**SUPPLIED RECORDS:**
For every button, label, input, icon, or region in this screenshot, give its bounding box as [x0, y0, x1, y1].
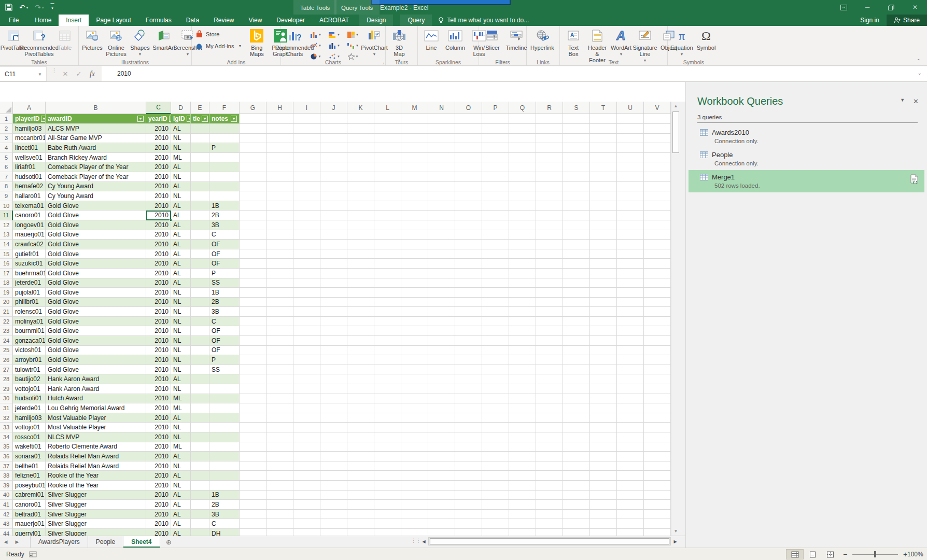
row-number[interactable]: 4	[0, 143, 13, 153]
cell[interactable]	[563, 326, 590, 336]
column-header-N[interactable]: N	[428, 102, 455, 114]
minimize-icon[interactable]: ─	[855, 0, 879, 15]
row-number[interactable]: 29	[0, 384, 13, 394]
sheet-tab-people[interactable]: People	[88, 536, 123, 548]
cell[interactable]	[563, 172, 590, 182]
cell[interactable]: AL	[171, 491, 191, 500]
cell[interactable]	[191, 384, 209, 394]
cell[interactable]: Roberto Clemente Award	[46, 442, 146, 452]
cell[interactable]	[401, 384, 428, 394]
cell[interactable]	[347, 423, 374, 432]
cell[interactable]	[191, 317, 209, 327]
cell[interactable]: Gold Glove	[46, 336, 146, 346]
cell[interactable]	[563, 355, 590, 365]
cell[interactable]: AL	[171, 211, 191, 220]
cell[interactable]	[293, 346, 320, 356]
cell[interactable]	[266, 471, 293, 481]
cell[interactable]: 3B	[209, 510, 240, 520]
cell[interactable]	[320, 403, 347, 413]
cell[interactable]	[644, 172, 671, 182]
cell[interactable]	[509, 510, 536, 520]
cell[interactable]	[536, 153, 563, 163]
cell[interactable]	[644, 471, 671, 481]
cell[interactable]	[240, 201, 266, 211]
cell[interactable]: Gold Glove	[46, 326, 146, 336]
cell[interactable]	[266, 365, 293, 375]
cell[interactable]	[428, 461, 455, 471]
cell[interactable]: 2010	[146, 336, 171, 346]
cell[interactable]	[266, 432, 293, 442]
cell[interactable]	[590, 365, 617, 375]
cell[interactable]	[293, 461, 320, 471]
cell[interactable]	[266, 220, 293, 230]
cell[interactable]	[509, 355, 536, 365]
cell[interactable]	[644, 124, 671, 134]
cell[interactable]	[191, 230, 209, 240]
cell[interactable]	[482, 230, 509, 240]
cell[interactable]	[209, 172, 240, 182]
collapse-ribbon-icon[interactable]: ⌃	[917, 58, 921, 64]
row-number[interactable]: 28	[0, 374, 13, 384]
cell[interactable]	[266, 491, 293, 500]
cell[interactable]	[320, 346, 347, 356]
cell[interactable]	[266, 211, 293, 220]
cell[interactable]: beltrad01	[13, 510, 46, 520]
cell[interactable]	[240, 442, 266, 452]
cell[interactable]: SS	[209, 278, 240, 288]
cell[interactable]	[509, 249, 536, 259]
cell[interactable]: OF	[209, 346, 240, 356]
cell[interactable]: OF	[209, 249, 240, 259]
cell[interactable]	[320, 423, 347, 432]
cell[interactable]	[644, 374, 671, 384]
cell[interactable]: OF	[209, 259, 240, 269]
cell[interactable]	[563, 288, 590, 298]
cell[interactable]	[590, 114, 617, 124]
cell[interactable]	[293, 365, 320, 375]
cell[interactable]: phillbr01	[13, 298, 46, 307]
cell[interactable]	[428, 529, 455, 536]
cell[interactable]	[563, 442, 590, 452]
cell[interactable]	[617, 403, 644, 413]
cell[interactable]	[240, 452, 266, 461]
cell[interactable]	[209, 403, 240, 413]
cell[interactable]	[482, 423, 509, 432]
cell[interactable]	[482, 491, 509, 500]
cell[interactable]: buehrma01	[13, 269, 46, 278]
cell[interactable]	[401, 442, 428, 452]
cell[interactable]	[266, 500, 293, 510]
cell[interactable]	[240, 326, 266, 336]
cell[interactable]	[509, 452, 536, 461]
cell[interactable]	[320, 432, 347, 442]
cell[interactable]: wakefti01	[13, 442, 46, 452]
vertical-scrollbar[interactable]: ▲ ▼	[671, 102, 680, 536]
cell[interactable]	[536, 529, 563, 536]
cell[interactable]: crawfca02	[13, 240, 46, 249]
cell[interactable]	[509, 529, 536, 536]
cell[interactable]	[240, 374, 266, 384]
cell[interactable]	[209, 423, 240, 432]
cell[interactable]	[320, 481, 347, 491]
cell[interactable]	[320, 452, 347, 461]
cell[interactable]	[401, 481, 428, 491]
cell[interactable]	[455, 355, 482, 365]
cell[interactable]	[401, 452, 428, 461]
cell[interactable]	[428, 442, 455, 452]
cell[interactable]	[240, 172, 266, 182]
row-number[interactable]: 1	[0, 114, 13, 124]
cell[interactable]	[482, 519, 509, 529]
cell[interactable]: 2010	[146, 423, 171, 432]
table-header-cell[interactable]: awardID	[46, 114, 146, 124]
column-header-S[interactable]: S	[563, 102, 590, 114]
cell[interactable]	[644, 481, 671, 491]
cell[interactable]	[590, 134, 617, 144]
cell[interactable]	[644, 403, 671, 413]
cell[interactable]	[428, 481, 455, 491]
cell[interactable]	[509, 317, 536, 327]
cell[interactable]	[536, 355, 563, 365]
cell[interactable]	[209, 432, 240, 442]
cell[interactable]	[293, 124, 320, 134]
cell[interactable]	[563, 307, 590, 317]
cell[interactable]	[347, 365, 374, 375]
cell[interactable]	[240, 191, 266, 201]
cell[interactable]	[266, 134, 293, 144]
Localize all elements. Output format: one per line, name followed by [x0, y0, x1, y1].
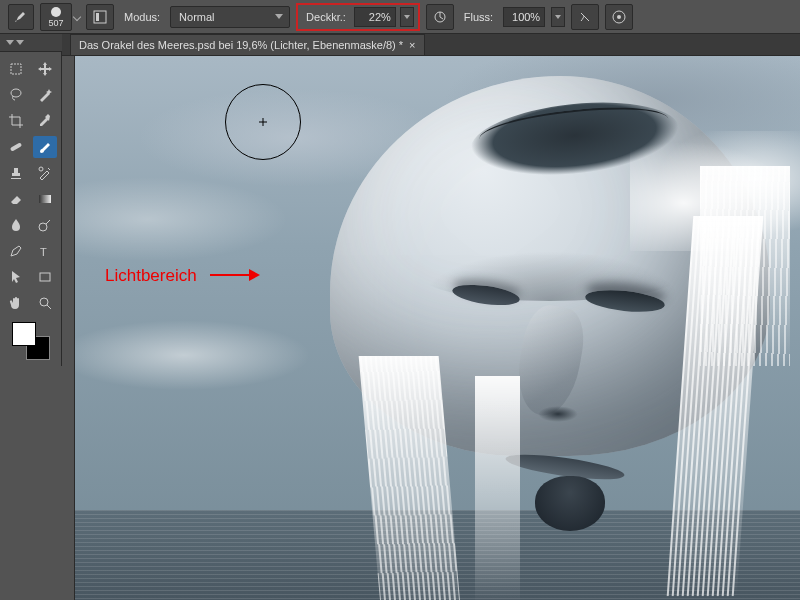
brush-tool[interactable]	[33, 136, 58, 158]
eraser-icon	[8, 191, 24, 207]
tablet-size-icon	[611, 9, 627, 25]
dodge-tool[interactable]	[33, 214, 58, 236]
chevron-down-icon	[16, 40, 24, 45]
marquee-icon	[8, 61, 24, 77]
wand-icon	[37, 87, 53, 103]
brush-icon	[13, 9, 29, 25]
arrow-icon	[8, 269, 24, 285]
svg-rect-7	[10, 142, 22, 151]
history-brush-tool[interactable]	[33, 162, 58, 184]
droplet-icon	[8, 217, 24, 233]
flow-value: 100%	[512, 11, 540, 23]
hand-tool[interactable]	[4, 292, 29, 314]
svg-point-6	[11, 89, 21, 97]
opacity-value: 22%	[369, 11, 391, 23]
crop-icon	[8, 113, 24, 129]
lasso-tool[interactable]	[4, 84, 29, 106]
zoom-tool[interactable]	[33, 292, 58, 314]
pen-icon	[8, 243, 24, 259]
opacity-input[interactable]: 22%	[354, 7, 396, 27]
heal-tool[interactable]	[4, 136, 29, 158]
flow-label: Fluss:	[464, 11, 493, 23]
move-tool[interactable]	[33, 58, 58, 80]
eraser-tool[interactable]	[4, 188, 29, 210]
svg-rect-9	[39, 195, 51, 203]
airbrush-toggle[interactable]	[571, 4, 599, 30]
svg-point-8	[39, 167, 43, 171]
airbrush-icon	[577, 9, 593, 25]
pressure-opacity-toggle[interactable]	[426, 4, 454, 30]
stamp-icon	[8, 165, 24, 181]
svg-rect-5	[11, 64, 21, 74]
blur-tool[interactable]	[4, 214, 29, 236]
tools-panel: T	[0, 52, 62, 366]
brush-size-value: 507	[48, 18, 63, 28]
svg-rect-0	[94, 11, 106, 23]
brush-dot-icon	[51, 7, 61, 17]
svg-text:T: T	[40, 246, 47, 258]
svg-point-4	[617, 15, 621, 19]
move-icon	[37, 61, 53, 77]
eyedropper-tool[interactable]	[33, 110, 58, 132]
rectangle-icon	[37, 269, 53, 285]
zoom-icon	[37, 295, 53, 311]
brush-icon	[37, 139, 53, 155]
quick-select-tool[interactable]	[33, 84, 58, 106]
stamp-tool[interactable]	[4, 162, 29, 184]
flow-dropdown[interactable]	[551, 7, 565, 27]
document-tab-bar: Das Orakel des Meeres.psd bei 19,6% (Lic…	[62, 34, 800, 56]
chevron-down-icon[interactable]	[73, 12, 81, 20]
close-icon[interactable]: ×	[409, 39, 415, 51]
tool-preset-picker[interactable]	[8, 4, 34, 30]
blend-mode-dropdown[interactable]: Normal	[170, 6, 290, 28]
svg-point-10	[39, 223, 47, 231]
lasso-icon	[8, 87, 24, 103]
brush-cursor	[225, 84, 301, 160]
opacity-dropdown[interactable]	[400, 7, 414, 27]
gradient-tool[interactable]	[33, 188, 58, 210]
foreground-swatch[interactable]	[12, 322, 36, 346]
gradient-icon	[37, 191, 53, 207]
mode-label: Modus:	[124, 11, 160, 23]
color-swatches[interactable]	[12, 322, 50, 360]
document-title: Das Orakel des Meeres.psd bei 19,6% (Lic…	[79, 39, 403, 51]
chevron-down-icon	[6, 40, 14, 45]
tablet-pressure-icon	[432, 9, 448, 25]
move-tool[interactable]	[4, 58, 29, 80]
eyedropper-icon	[37, 113, 53, 129]
brush-preset-picker[interactable]: 507	[40, 3, 72, 31]
crop-tool[interactable]	[4, 110, 29, 132]
svg-point-13	[40, 298, 48, 306]
canvas[interactable]: Lichtbereich	[75, 56, 800, 600]
annotation-label: Lichtbereich	[105, 266, 197, 286]
path-select-tool[interactable]	[4, 266, 29, 288]
brush-panel-toggle[interactable]	[86, 4, 114, 30]
type-icon: T	[37, 243, 53, 259]
bandaid-icon	[8, 139, 24, 155]
type-tool[interactable]: T	[33, 240, 58, 262]
svg-rect-12	[40, 273, 50, 281]
panel-icon	[92, 9, 108, 25]
dodge-icon	[37, 217, 53, 233]
pen-tool[interactable]	[4, 240, 29, 262]
opacity-control-highlighted: Deckkr.: 22%	[296, 3, 420, 31]
pressure-size-toggle[interactable]	[605, 4, 633, 30]
history-brush-icon	[37, 165, 53, 181]
tools-collapse-handle[interactable]	[0, 34, 62, 52]
ruler-gutter	[62, 56, 75, 600]
document-tab[interactable]: Das Orakel des Meeres.psd bei 19,6% (Lic…	[70, 34, 425, 55]
blend-mode-value: Normal	[179, 11, 214, 23]
flow-input[interactable]: 100%	[503, 7, 545, 27]
opacity-label: Deckkr.:	[306, 11, 346, 23]
annotation-arrow-icon	[210, 274, 258, 276]
svg-rect-1	[96, 13, 99, 21]
shape-tool[interactable]	[33, 266, 58, 288]
artwork-head	[270, 76, 800, 600]
options-bar: 507 Modus: Normal Deckkr.: 22% Fluss: 10…	[0, 0, 800, 34]
hand-icon	[8, 295, 24, 311]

**REQUIREMENT:**
Which of the lines above include the string "gradient"? Pick them out and copy them.

**EXERCISE RESPONSE:**
gradient-tool[interactable]	[33, 188, 58, 210]
gradient-icon	[37, 191, 53, 207]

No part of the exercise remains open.